§ WHAT NEEDS TO BE DONE
From the records below, please print only the lines from the one containing "In den Warenkorb" through the one containing "enfrentan ahora a", both included. Skip the pictures.

§ Data excerpts
__________________________________________________

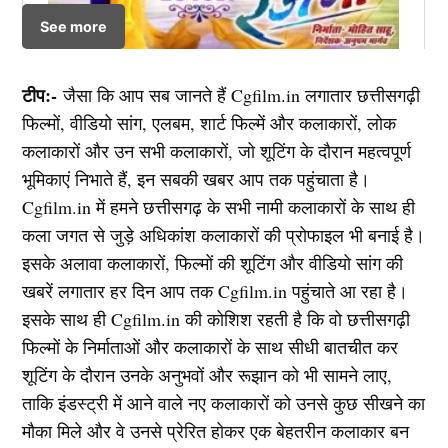
See more
टीप:-
जैसा कि आप सब जानते हैं Cgfilm.in लगातार छत्तीसगढ़ी
फिल्मों, वीडियो सांग, एलबम, शार्ट फिल्में और कलाकारों, लोक
कलाकारों और उन सभी कलाकारों, जो शूटिंग के दौरान महत्वपूर्ण
भूमिकाएं निभाते हैं, इन सबकी खबर आप तक पहुंचाता है।
Cgfilm.in में हमने छत्तीसगढ़ के सभी नामी कलाकारों के साथ ही
कला जगत से जुड़े अधिकांश कलाकारों की प्रोफाइल भी बनाई है।
इसके अलावा कलाकारों, फिल्मों की शूटिंग और वीडियो सांग की
खबरें लगातार हर दिन आप तक Cgfilm.in पहुंचाते आ रहा है।
इसके साथ ही Cgfilm.in की कोशिश रहती है कि वो छत्तीसगढ़ी
फिल्मों के निर्माताओं और कलाकारों के साथ सीधी बातचीत कर
शूटिंग के दौरान उनके अनुभवों और रूझान को भी सामने लाए,
ताकि इंडस्ट्री में आने वाले नए कलाकारों को उनसे कुछ सीखने का
मौका मिले और वे उनसे प्रेरित होकर एक बेहतरीन कलाकार बन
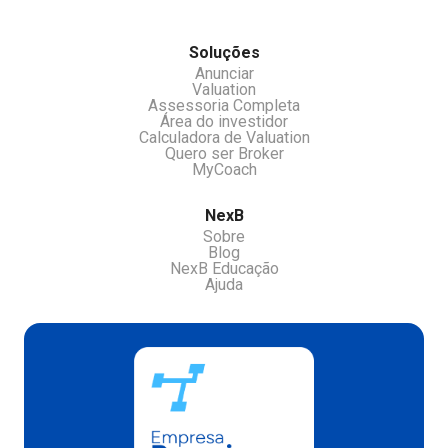
Soluções
Anunciar
Valuation
Assessoria Completa
Área do investidor
Calculadora de Valuation
Quero ser Broker
MyCoach
NexB
Sobre
Blog
NexB Educação
Ajuda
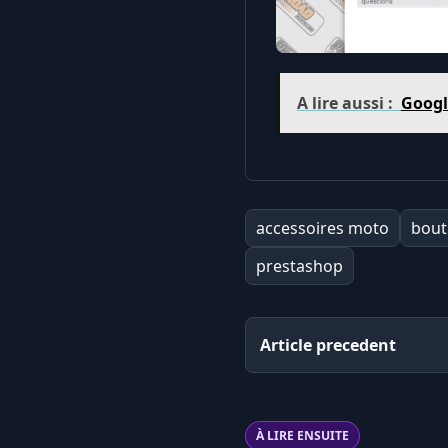
A lire aussi :
Googl
accessoires moto
bout
prestashop
Article precedent
À LIRE ENSUITE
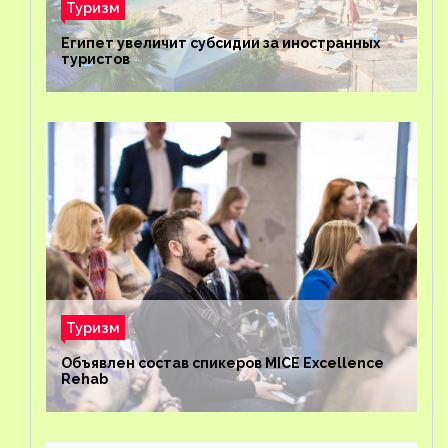
Туризм
Египет увеличит субсидии за иностранных
туристов
Туризм
Объявлен состав спикеров MICE Excellence
Rehab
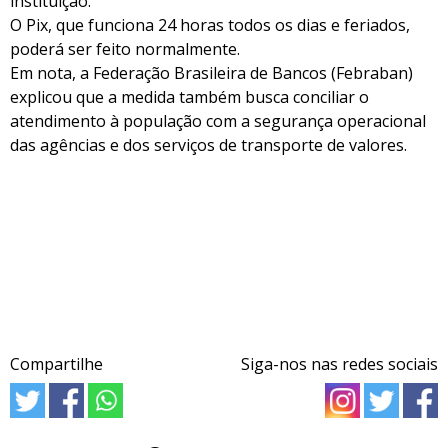
instituição.
O Pix, que funciona 24 horas todos os dias e feriados,
poderá ser feito normalmente.
Em nota, a Federação Brasileira de Bancos (Febraban)
explicou que a medida também busca conciliar o
atendimento à população com a segurança operacional
das agências e dos serviços de transporte de valores.
Compartilhe
Siga-nos nas redes sociais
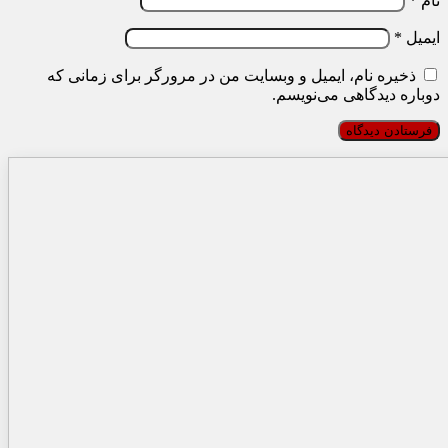
نام
*
ایمیل
*
ذخیره نام، ایمیل و وبسایت من در مرورگر برای زمانی که
دوباره دیدگاهی می‌نویسم.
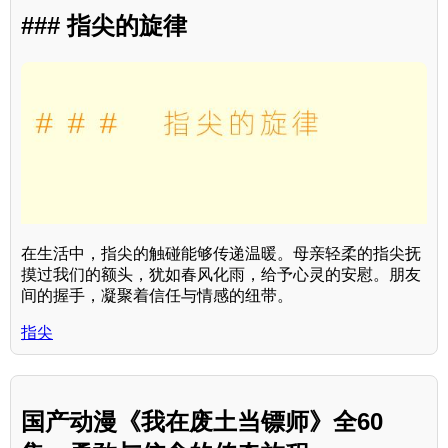
### 指尖的旋律
在生活中，指尖的触碰能够传递温暖。母亲轻柔的指尖抚
摸过我们的额头，犹如春风化雨，给予心灵的安慰。朋友
间的握手，凝聚着信任与情感的纽带。
指尖
国产动漫《我在废土当镖师》全60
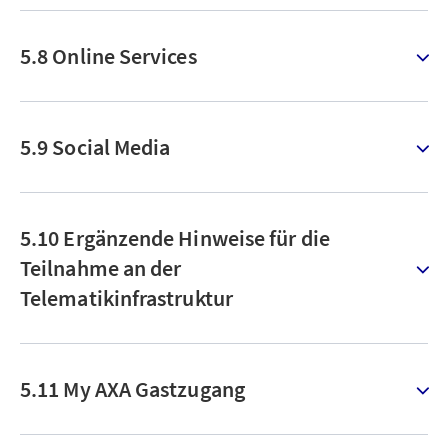
5.8 Online Services
5.9 Social Media
5.10 Ergänzende Hinweise für die
Teilnahme an der
Telematikinfrastruktur
5.11 My AXA Gastzugang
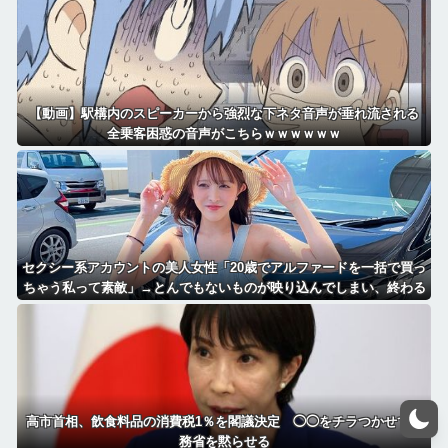
【動画】駅構内のスピーカーから強烈な下ネタ音声が垂れ流される
全乗客困惑の音声がこちらｗｗｗｗｗｗ
セクシー系アカウントの美人女性「20歳でアルファードを一括で買っ
ちゃう私って素敵」→とんでもないものが映り込んでしまい、終わる
高市首相、飲食料品の消費税1％を閣議決定 ◯◯をチラつかせて財
務省を黙らせる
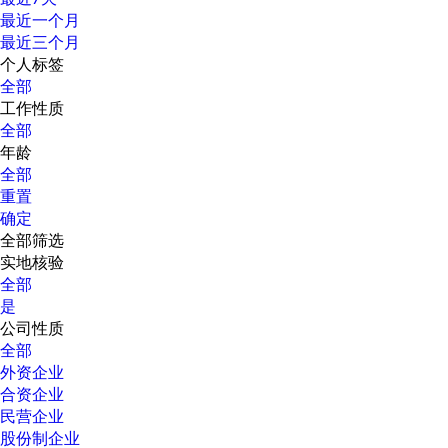
最近一个月
最近三个月
个人标签
全部
工作性质
全部
年龄
全部
重置
确定
全部筛选
实地核验
全部
是
公司性质
全部
外资企业
合资企业
民营企业
股份制企业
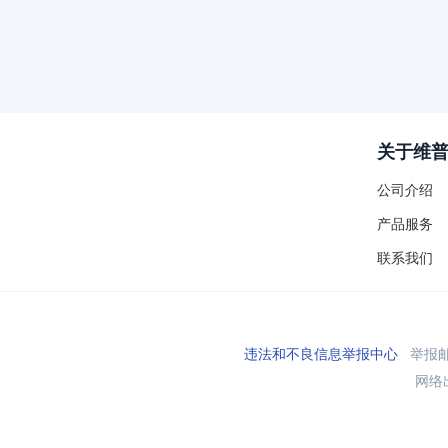
关于维
公司介绍
产品服务
联系我们
违法和不良信息举报中心
举报邮箱
网络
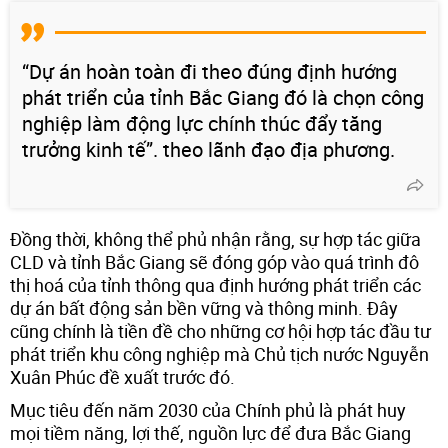
“Dự án hoàn toàn đi theo đúng định hướng
phát triển của tỉnh Bắc Giang đó là chọn công
nghiệp làm động lực chính thúc đẩy tăng
trưởng kinh tế”. theo lãnh đạo địa phương.
Đồng thời, không thể phủ nhận rằng, sự hợp tác giữa
CLD và tỉnh Bắc Giang sẽ đóng góp vào quá trình đô
thị hoá của tỉnh thông qua định hướng phát triển các
dự án bất động sản bền vững và thông minh. Đây
cũng chính là tiền đề cho những cơ hội hợp tác đầu tư
phát triển khu công nghiệp mà Chủ tịch nước Nguyễn
Xuân Phúc đề xuất trước đó.
Mục tiêu đến năm 2030 của Chính phủ là phát huy
mọi tiềm năng, lợi thế, nguồn lực để đưa Bắc Giang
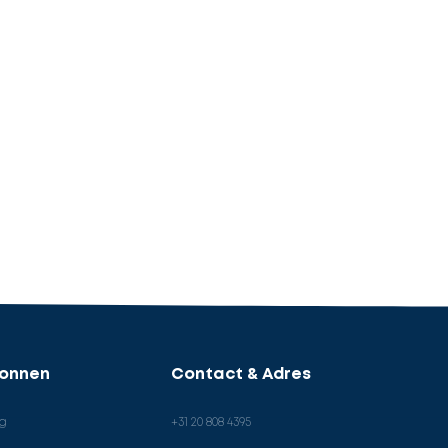
ronnen
Contact & Adres
og
+31 20 808 4395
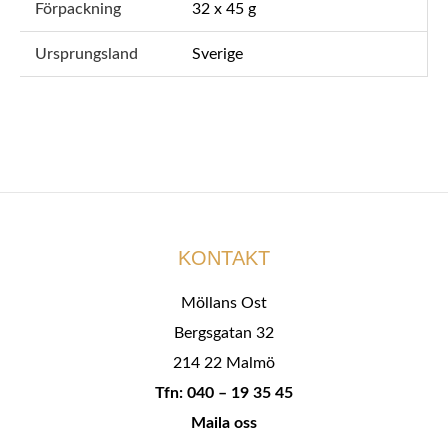
Förpackning
32 x 45 g
Ursprungsland
Sverige
KONTAKT
Möllans Ost
Bergsgatan 32
214 22 Malmö
Tfn: 040 – 19 35 45
Maila oss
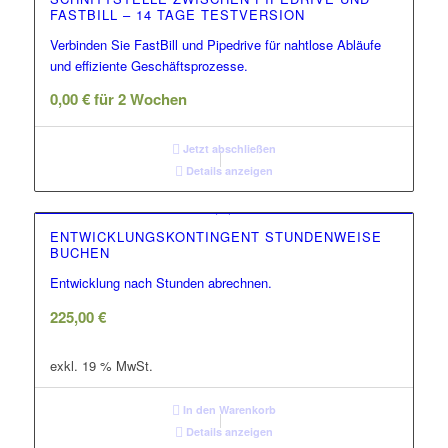
FASTBILL – 14 TAGE TESTVERSION
Verbinden Sie FastBill und Pipedrive für nahtlose Abläufe
und effiziente Geschäftsprozesse.
0,00
€
für 2 Wochen
Jetzt abschließen
Details anzeigen
ENTWICKLUNGSKONTINGENT STUNDENWEISE
BUCHEN
Entwicklung nach Stunden abrechnen.
225,00
€
exkl. 19 % MwSt.
In den Warenkorb
Details anzeigen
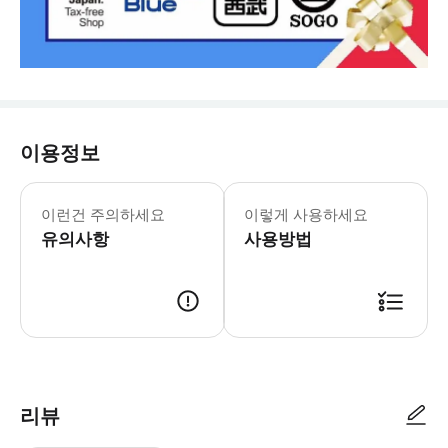
이용정보
이런건 주의하세요
이렇게 사용하세요
유의사항
사용방법
리뷰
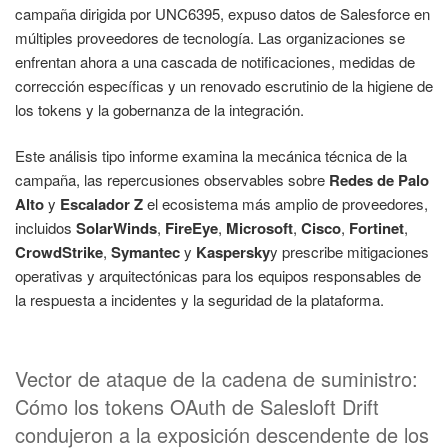
campaña dirigida por UNC6395, expuso datos de Salesforce en
múltiples proveedores de tecnología. Las organizaciones se
enfrentan ahora a una cascada de notificaciones, medidas de
corrección específicas y un renovado escrutinio de la higiene de
los tokens y la gobernanza de la integración.
Este análisis tipo informe examina la mecánica técnica de la
campaña, las repercusiones observables sobre
Redes de Palo
Alto
y
Escalador Z
el ecosistema más amplio de proveedores,
incluidos
SolarWinds
,
FireEye
,
Microsoft
,
Cisco
,
Fortinet
,
CrowdStrike
,
Symantec
y
Kaspersky
y prescribe mitigaciones
operativas y arquitectónicas para los equipos responsables de
la respuesta a incidentes y la seguridad de la plataforma.
Vector de ataque de la cadena de suministro:
Cómo los tokens OAuth de Salesloft Drift
condujeron a la exposición descendente de los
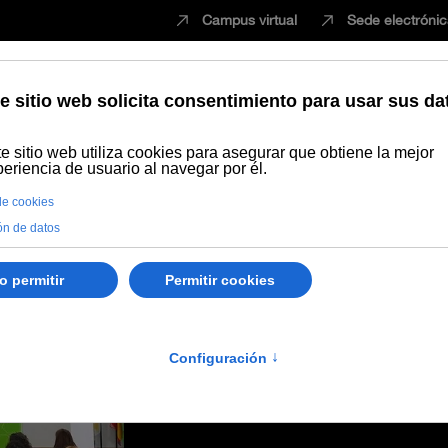
Campus virtual
Sede electróni
Estudiar
Innovación
Vida universita
a en La Rábida dentro del Máster en Educomunicación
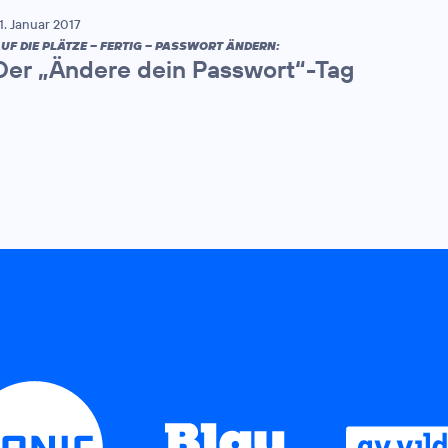
1. Januar 2017
UF DIE PLÄTZE – FERTIG – PASSWORT ÄNDERN:
Der „Ändere dein Passwort“-Tag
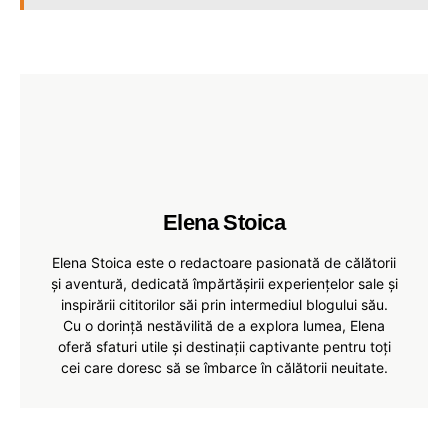
Elena Stoica
Elena Stoica este o redactoare pasionată de călătorii
și aventură, dedicată împărtășirii experiențelor sale și
inspirării cititorilor săi prin intermediul blogului său.
Cu o dorință nestăvilită de a explora lumea, Elena
oferă sfaturi utile și destinații captivante pentru toți
cei care doresc să se îmbarce în călătorii neuitate.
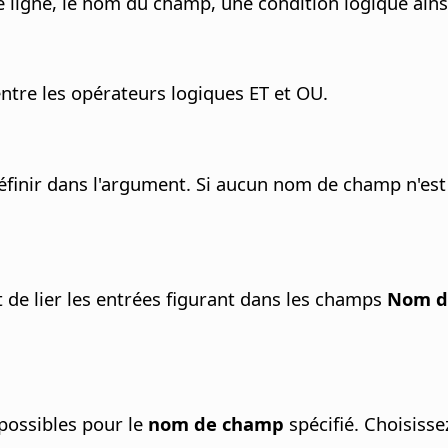
 de ligne, le nom du champ, une condition logique ai
ntre les opérateurs logiques ET et OU.
éfinir dans l'argument.
Si aucun nom de champ n'est d
de lier les entrées figurant dans les champs
Nom d
 possibles pour le
nom de champ
spécifié. Choisissez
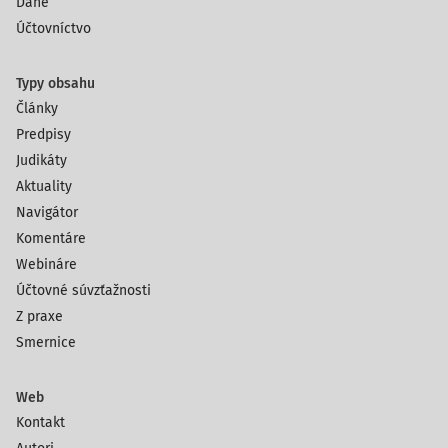
Dane
Účtovníctvo
Typy obsahu
Články
Predpisy
Judikáty
Aktuality
Navigátor
Komentáre
Webináre
Účtovné súvzťažnosti
Z praxe
Smernice
Web
Kontakt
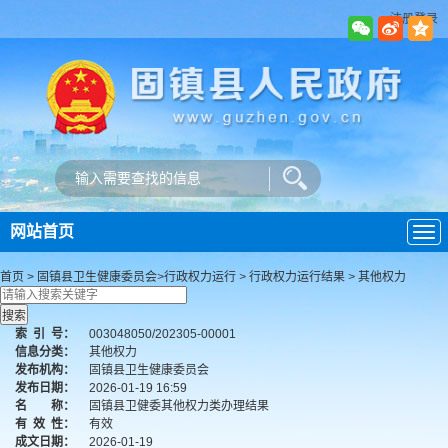
注册登录
网站首页
导
航
首页
>
固镇县卫生健康委员会
>
行政权力运行
>
行政权力运行结果
>
其他权力
索
引
号：
003048050/202305-00001
信息分类：
其他权力
发布机构：
固镇县卫生健康委员会
发布日期：
2026-01-19 16:59
名 称：
固镇县卫健委其他权力类办理结果
有
效
性：
有效
成文日期：
2026-01-19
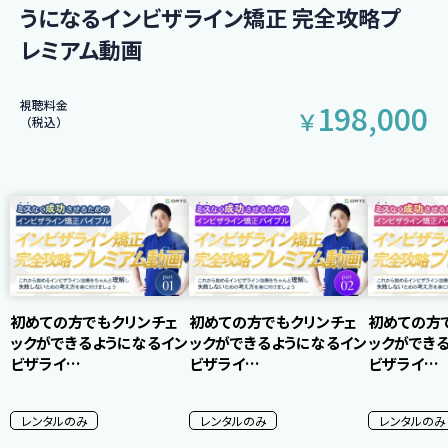
うになるインビザライン矯正 完全攻略プ
レミアム動画
視聴料金
198,000
￥
（税込）
初めての方でもクリンチェ
初めての方でもクリンチェ
初めての方
ックができるようになるイン
ックができるようになるイン
ックができ
ビザライ…
ビザライ…
ビザライ…
レンタルのみ
レンタルのみ
レンタルのみ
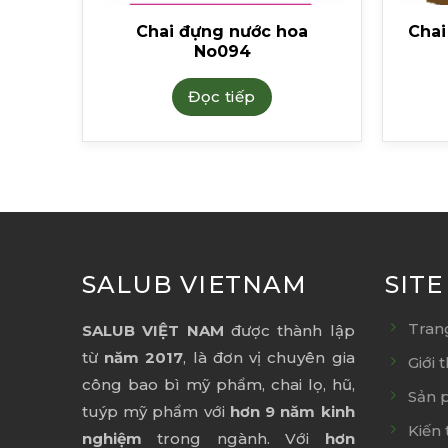
o165
Chai đựng nước hoa
Chai
No094
Đọc tiếp
SALUB VIETNAM
SIT
Tran
SALUB VIỆT NAM
được thành lập
từ
năm 2017
, là đơn vị chuyên gia
Giới 
công bao bì mỹ phẩm, chai lọ, hũ,
Sản 
tuýp mỹ phẩm với
hơn 9 năm kinh
Kiến 
nghiệm
trong ngành. Với
hơn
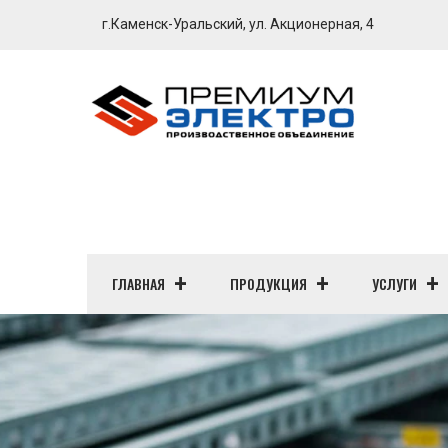
г.Каменск-Уральский, ул. Акционерная, 4
ГЛАВНАЯ
ПРОДУКЦИЯ
УСЛУГИ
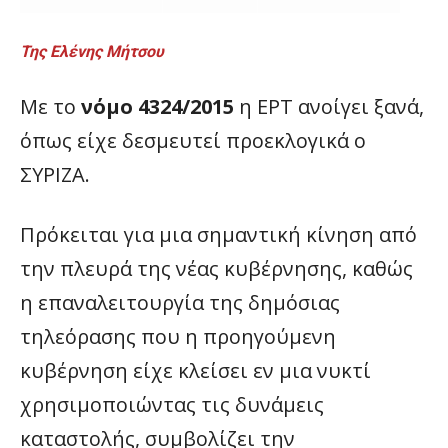
Της Ελένης Μήτσου
Με το
νόμο 4324/2015
η ΕΡΤ ανοίγει ξανά,
όπως είχε δεσμευτεί προεκλογικά ο
ΣΥΡΙΖΑ.
Πρόκειται για μια σημαντική κίνηση από
την πλευρά της νέας κυβέρνησης, καθώς
η επαναλειτουργία της δημόσιας
τηλεόρασης που η προηγούμενη
κυβέρνηση είχε κλείσει εν μια νυκτί
χρησιμοποιώντας τις δυνάμεις
καταστολής, συμβολίζει την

__________________________________________________

§ RESPONSE AREA
In den Warenkorb
Details anzeigen
이용정보
이런건 주의하세요
이렇게 사용하세요
유의사항
사용방법
리뷰
campaña dirigida por UNC6395, expuso datos de Salesforce en
múltiples proveedores de tecnología. Las organizaciones se
enfrentan ahora a una cascada de notificaciones, medidas de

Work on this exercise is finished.